In a statement, the party chastised the media for rushing to the conclusion that the president’s supporters were responsible for the violent seizure of the Capitol that resulted in more than 50 arrests and four people dead.
Numerous Republicans — including Wyoming’s Congresswoman Liz Cheney — have already blamed the president for inciting the riots by continuing to assert the election was stolen. According to reporting by the New York Times, White House counsel Pat Cipollone warned the president that he could face legal exposure for the riot given that he had urged his supporters — many of whom carried Trump flags — to march to the Capitol and fight for him immediately prior to the breach.
“We do not condone violence, and would hope people would make good decisions,” the state GOP’s statement read. “Since the facts are still unknown, any statement regarding the events is premature, as all we know is the media side of the story. We will not jump to conclusions and point fingers until we have the facts. It is our hope that the media will report the truth, and that the justice system will prosecute those responsible, first for the riots in the Spring of 2020 and then, when the facts come out regarding the events of this day, those responsible for yesterday’s chaos.”
The Wyoming Republican Party has consistently supported the president’s baseless assertions that rampant voter fraud helped Democrat Joe Biden win the 2020 elections: arguments that have not withstood numerous recounts, reviews and more than 50 separate court cases.
In a separate statement, Wyoming Republican Party Chairman Frank Eathorne — who was among tens of thousands of protesters at a “Stop The Steal” rally on the National Mall on Wednesday — said that his observations of the event showed a “peaceful and patriotic crowd” there to support a President in his efforts to overturn the results of the 2020 election. That statement, however, almost completely ignored the unrest that followed, which involved demonstrators clashing with police, breaking windows inside of the Capitol, and trashing the offices of members of Congress and their staff as elected officials and members of the press huddled behind locked doors in the United States Capitol building.
“No violence or property damage was observed during my time there including a brief stop in the vicinity of the Capitol building property,” Eathorne wrote. “I retired from the public gathering near mid-afternoon and watched the news of some reported events I personally had not witnessed. The President’s statement tonight (Wednesday) urging peace and love is the right course of action.”
A text message sent to Eathorne by a Star-Tribune reporter at 3:07 p.m. Eastern Time on Wednesday asking about the chairman’s safety and what he saw at the Capitol was never returned.
Eathorne’s experience was visually represented in a brief, 19-second clip of an enthusiastic crowd cheering outside of the U.S. Capitol building posted to the Wyoming GOP’s Facebook page on Wednesday, with the caption “This is what’s really happening near the White House in case the media is not reporting. Chairman Eathorne is there with other great Wyoming patriots!”

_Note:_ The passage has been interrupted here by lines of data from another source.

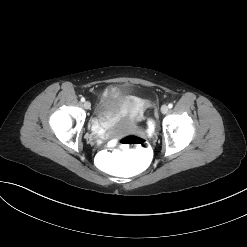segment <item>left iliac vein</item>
I'll list each match as a JSON object with an SVG mask.
<instances>
[{
    "mask_svg": "<svg viewBox=\"0 0 247 247\" xmlns=\"http://www.w3.org/2000/svg\"><path fill=\"white\" fill-rule=\"evenodd\" d=\"M168 110H169V108H168L167 105H163V106L161 107V112H162L163 114H166V113L168 112Z\"/></svg>",
    "mask_w": 247,
    "mask_h": 247,
    "instance_id": "left-iliac-vein-1",
    "label": "left iliac vein"
}]
</instances>
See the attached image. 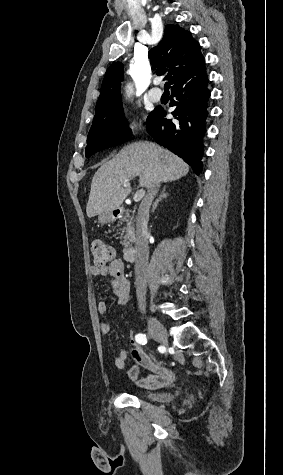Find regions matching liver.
Instances as JSON below:
<instances>
[{
	"instance_id": "1",
	"label": "liver",
	"mask_w": 283,
	"mask_h": 475,
	"mask_svg": "<svg viewBox=\"0 0 283 475\" xmlns=\"http://www.w3.org/2000/svg\"><path fill=\"white\" fill-rule=\"evenodd\" d=\"M189 172L181 158L153 142H133L97 170L91 184L86 208L88 218L101 212H113L122 206L131 192L125 180L140 176V186L148 188L155 182H174Z\"/></svg>"
}]
</instances>
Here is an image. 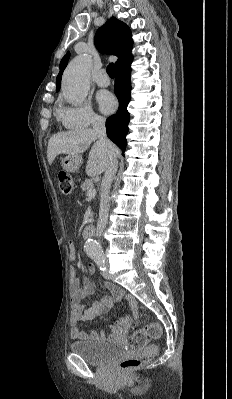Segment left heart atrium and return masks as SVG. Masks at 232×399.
Returning a JSON list of instances; mask_svg holds the SVG:
<instances>
[{
	"mask_svg": "<svg viewBox=\"0 0 232 399\" xmlns=\"http://www.w3.org/2000/svg\"><path fill=\"white\" fill-rule=\"evenodd\" d=\"M99 105L102 112L106 114L113 113L117 108L114 97L109 93H105L99 97Z\"/></svg>",
	"mask_w": 232,
	"mask_h": 399,
	"instance_id": "obj_1",
	"label": "left heart atrium"
}]
</instances>
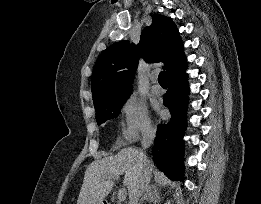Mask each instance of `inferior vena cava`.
Wrapping results in <instances>:
<instances>
[{"label": "inferior vena cava", "instance_id": "inferior-vena-cava-1", "mask_svg": "<svg viewBox=\"0 0 261 204\" xmlns=\"http://www.w3.org/2000/svg\"><path fill=\"white\" fill-rule=\"evenodd\" d=\"M155 132H156L155 129L151 128L148 129L143 135V139L141 141V145H142L141 153L143 156L144 174L140 183L137 185L136 189L130 195L129 204H138L140 196L148 188V183L150 180V169L148 165L149 162L145 154V150L152 145L155 138Z\"/></svg>", "mask_w": 261, "mask_h": 204}]
</instances>
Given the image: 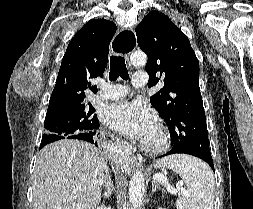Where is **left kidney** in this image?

The GOP’s statements contrasted notably with one the party issued in the summer of 2020, when unknown vandals wrote an explicit condemnation of Trump in spray paint on the windows of the Wyoming Republican Party Headquarters in downtown Cheyenne. The vandalism came at the height of nationwide rallies calling for police reform, some of which erupted in violence amid clashes between a mix of right wing agitators, various leftist groups and the police.
At the time, the party made a point to mention that one of the Republican Party’s timeless principles was to “uphold the rule of law.”

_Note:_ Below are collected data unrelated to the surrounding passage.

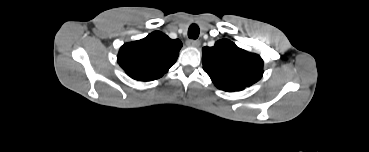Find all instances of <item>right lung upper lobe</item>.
Segmentation results:
<instances>
[{
	"label": "right lung upper lobe",
	"instance_id": "cb5924a9",
	"mask_svg": "<svg viewBox=\"0 0 369 152\" xmlns=\"http://www.w3.org/2000/svg\"><path fill=\"white\" fill-rule=\"evenodd\" d=\"M181 47L180 40H172L155 31L141 40L124 44L119 51L118 63L131 78L152 81L174 65Z\"/></svg>",
	"mask_w": 369,
	"mask_h": 152
}]
</instances>
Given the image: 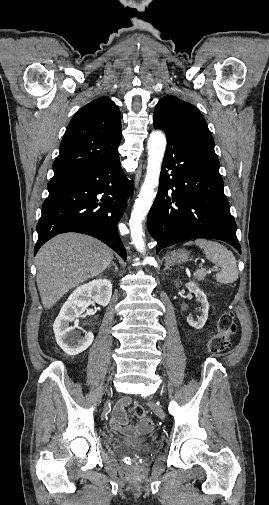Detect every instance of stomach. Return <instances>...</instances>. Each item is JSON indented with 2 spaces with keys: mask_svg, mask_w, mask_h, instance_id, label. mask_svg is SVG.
<instances>
[{
  "mask_svg": "<svg viewBox=\"0 0 269 505\" xmlns=\"http://www.w3.org/2000/svg\"><path fill=\"white\" fill-rule=\"evenodd\" d=\"M189 260V252L185 249H178L166 255L165 261L169 265L183 263Z\"/></svg>",
  "mask_w": 269,
  "mask_h": 505,
  "instance_id": "1",
  "label": "stomach"
}]
</instances>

“The organization of the left is astounding and their tactics are consistently undermining morality,” they wrote of the vandalism, which was cleaned from the windows shortly after.
Some conservative media outlets and a handful of Republican members of Congress have claimed with scarce evidence leftist agitators affiliated with various antifascist groups were responsible for escalating the violence. One particular Washington Times article named by Congressman Matt Gaetz as evidence of leftist violence was quickly debunked, and the facial recognition firm cited by the Washington Times in that article as having proof of leftist violence has since called for a retraction for the news outlet’s false and unverified claims.

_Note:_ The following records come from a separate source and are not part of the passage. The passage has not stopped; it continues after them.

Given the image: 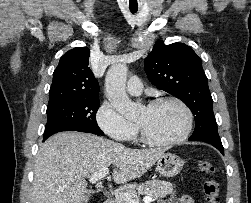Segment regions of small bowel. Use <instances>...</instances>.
<instances>
[{
	"instance_id": "1",
	"label": "small bowel",
	"mask_w": 251,
	"mask_h": 203,
	"mask_svg": "<svg viewBox=\"0 0 251 203\" xmlns=\"http://www.w3.org/2000/svg\"><path fill=\"white\" fill-rule=\"evenodd\" d=\"M160 203H195L194 200L191 197L183 196L180 198H170L166 201H162Z\"/></svg>"
}]
</instances>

The Wyoming GOP did not endorse those claims in its statement. But it sought to suggest that there might be other explanations for the rioters beyond being Trump supporters.
“While the media rushes to label the protesters Trump supporters while not knowing who actually was responsible for the breach, we sit back and wait for the facts,” the statement read. “The protests the last several months have resulted in burned down buildings, destroyed businesses, and people killed, yet there was no outrage from the corrupt media. People are angry and the facts need to be heard, no voice should be silenced.”
However, in the run up to Wednesday’s riots, pro-Trump groups took to online forums with threats of violence, leaving an extensive digital paper trail.
Livestreamed videos and social media posts by white supremacists and, in one instance, a handful of current and former Republican officials from states like West Virginia and Pennsylvania occupying the Capitol were also unearthed in the wake Wednesday’s protests. Members of the mob carried Trump flags and wore apparel celebrating the president. One well known Trump supporter also livestreamed himself from inside the Capitol after the building was breached.